▸ TRY IT: State how many lines of the entries below hold the word "Consultation"; reply with nothing but the number.

(Stored data entries)
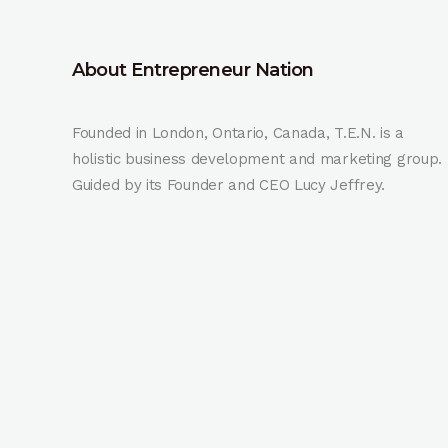
About Entrepreneur Nation
Founded in London, Ontario, Canada, T.E.N. is a
holistic business development and marketing group.
Guided by its Founder and CEO Lucy Jeffrey.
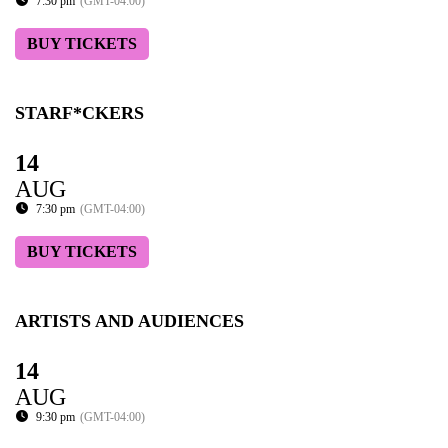
7:30 pm
(GMT-04:00)
BUY TICKETS
STARF*CKERS
14
AUG
7:30 pm
(GMT-04:00)
BUY TICKETS
ARTISTS AND AUDIENCES
14
AUG
9:30 pm
(GMT-04:00)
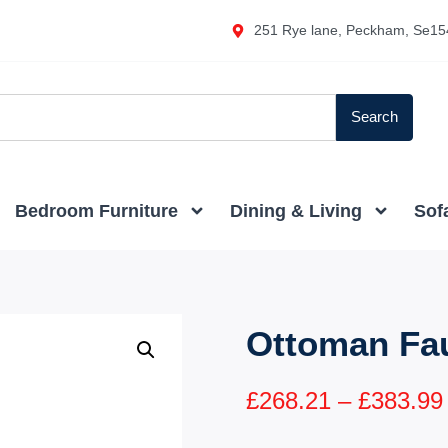
251 Rye lane, Peckham, Se15
Search
Bedroom Furniture
Dining & Living
Sof
Ottoman Fa
£
268.21
–
£
383.99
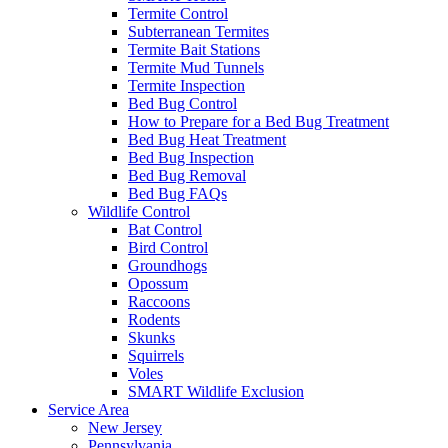
Termite Control
Subterranean Termites
Termite Bait Stations
Termite Mud Tunnels
Termite Inspection
Bed Bug Control
How to Prepare for a Bed Bug Treatment
Bed Bug Heat Treatment
Bed Bug Inspection
Bed Bug Removal
Bed Bug FAQs
Wildlife Control
Bat Control
Bird Control
Groundhogs
Opossum
Raccoons
Rodents
Skunks
Squirrels
Voles
SMART Wildlife Exclusion
Service Area
New Jersey
Pennsylvania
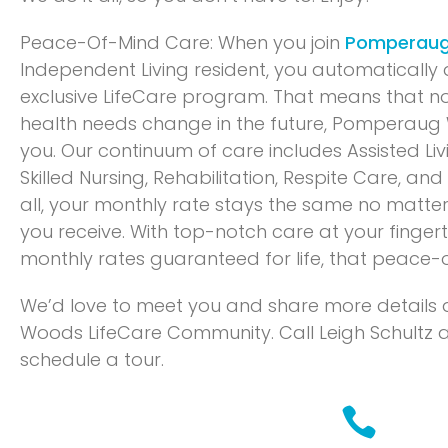
Peace-Of-Mind Care: When you join
Pomperau
Independent Living resident, you automatically q
exclusive LifeCare program. That means that n
health needs change in the future, Pomperaug 
you. Our continuum of care includes Assisted Li
Skilled Nursing, Rehabilitation, Respite Care, an
all, your monthly rate stays the same no matter
you receive. With top-notch care at your finger
monthly rates guaranteed for life, that peace-o
We’d love to meet you and share more detail
Woods LifeCare Community. Call Leigh Schultz 
schedule a tour.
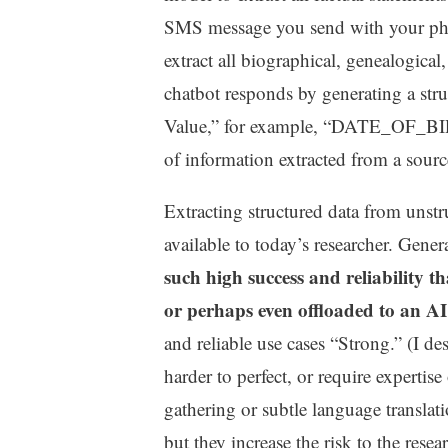
SMS message you send with your phon
extract all biographical, genealogical
chatbot responds by generating a str
Value,” for example, “DATE_OF_BIR
of information extracted from a source
Extracting structured data from unstr
available to today’s researcher. Gener
such high success and reliability t
or perhaps even offloaded to an AI
and reliable use cases “Strong.” (I des
harder to perfect, or require expertis
gathering or subtle language translat
but they increase the risk to the rese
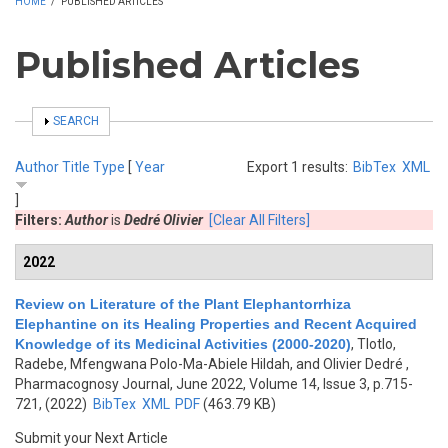
HOME
/
PUBLISHED ARTICLES
Published Articles
SHOW
SEARCH
Author
Title
Type
[
Year
Export 1 results:
BibTex
XML
]
Filters:
Author
is
Dedré Olivier
[Clear All Filters]
2022
Review on Literature of the Plant Elephantorrhiza
Elephantine on its Healing Properties and Recent Acquired
Knowledge of its Medicinal Activities (2000-2020)
,
Tlotlo,
Radebe, Mfengwana Polo-Ma-Abiele Hildah, and Olivier Dedré
,
Pharmacognosy Journal, June 2022, Volume 14, Issue 3, p.715-
721, (2022)
BibTex
XML
PDF
(463.79 KB)
Submit your Next Article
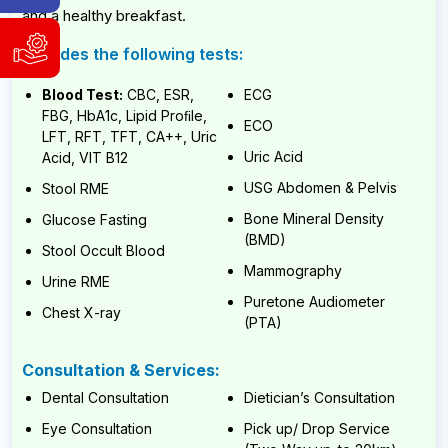
Hotline
and a healthy breakfast.
WhatsApp
Includes the following tests:
Support
&
and
Viber:
Blood Test:
CBC, ESR,
ECG
Service
9840004186
Request
FBG, HbA1c, Lipid Proﬁle,
9741804980
ECO
LFT, RFT, TFT, CA++, Uric
WhatsApp
Available
Uric Acid
Acid, VIT B12
&
Sunday
Viber:
USG Abdomen & Pelvis
Stool RME
to
9840004186
Friday,
Bone Mineral Density
Glucose Fasting
9:00
9741804980
(BMD)
AM
Stool Occult Blood
Available
-
Mammography
6:00
Urine RME
Sunday
PM
to
Puretone Audiometer
Chest X-ray
(NST)
Friday,
(PTA)
9:00
AM
Email:
-
Consultation & Services:
info@cybernetics.com.np
6:00
Dental Consultation
Dietician’s Consultation
PM
(NST)
Eye Consultation
Pick up/ Drop Service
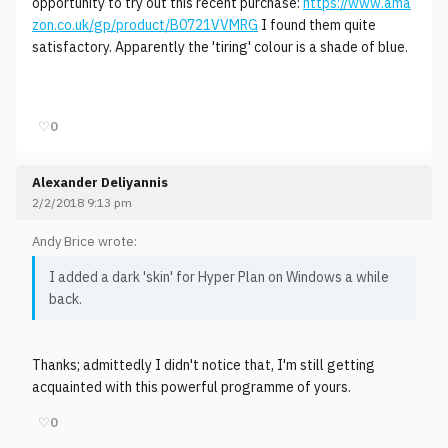
opportunity to try out this recent purchase:
https://www.ama
zon.co.uk/gp/product/B0721VVMRG
I found them quite
satisfactory. Apparently the 'tiring' colour is a shade of blue.
♡
0
Alexander Deliyannis
2/2/2018 9:13 pm
Andy Brice wrote:
I added a dark 'skin' for Hyper Plan on Windows a while
back.
Thanks; admittedly I didn't notice that, I'm still getting
acquainted with this powerful programme of yours.
♡
0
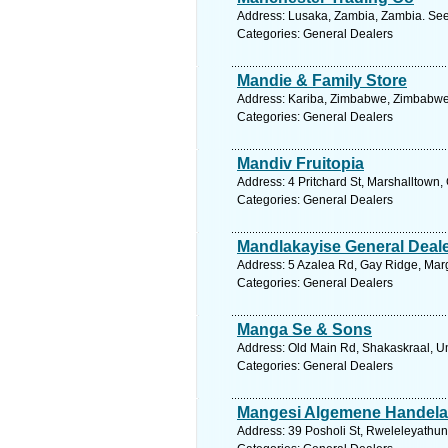
Address: Lusaka, Zambia, Zambia. See
Categories: General Dealers
Mandie & Family Store
Address: Kariba, Zimbabwe, Zimbabwe.
Categories: General Dealers
Mandiv Fruitopia
Address: 4 Pritchard St, Marshalltown,
Categories: General Dealers
Mandlakayise General Deal
Address: 5 Azalea Rd, Gay Ridge, Marg
Categories: General Dealers
Manga Se & Sons
Address: Old Main Rd, Shakaskraal, Um
Categories: General Dealers
Mangesi Algemene Handela
Address: 39 Posholi St, Rweleleyathuny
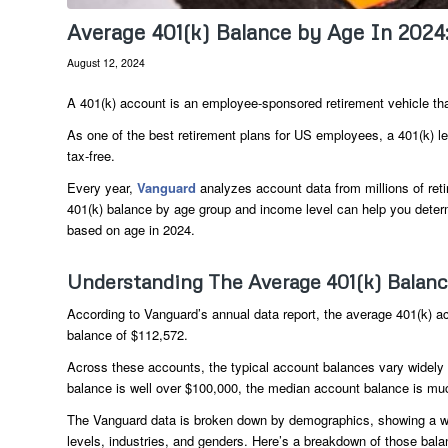
Average 401(k) Balance by Age In 2024
August 12, 2024
A 401(k) account is an employee-sponsored retirement vehicle that
As one of the best retirement plans for US employees, a 401(k) l
tax-free.
Every year,
Vanguard
analyzes account data from millions of retir
401(k) balance by age group and income level can help you deter
based on age in 2024.
Understanding The Average 401(k) Balan
According to Vanguard’s annual data report, the average 401(k) 
balance of $112,572.
Across these accounts, the typical account balances vary widely 
balance is well over $100,000, the median account balance is muc
The Vanguard data is broken down by demographics, showing a w
levels, industries, and genders. Here’s a breakdown of those bala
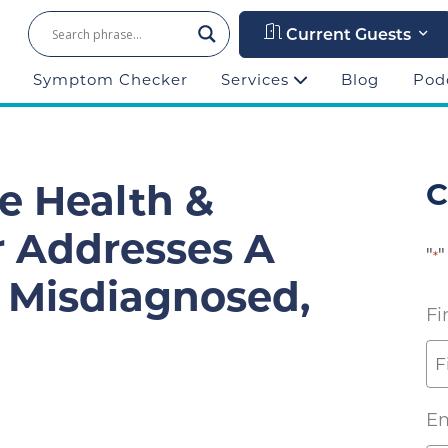
Current Guests
Symptom Checker
Services
Blog
Pod
ze Health &
C
r Addresses A
"
"
*
Misdiagnosed,
Fi
Em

▸ SOLUTION BELOW: 4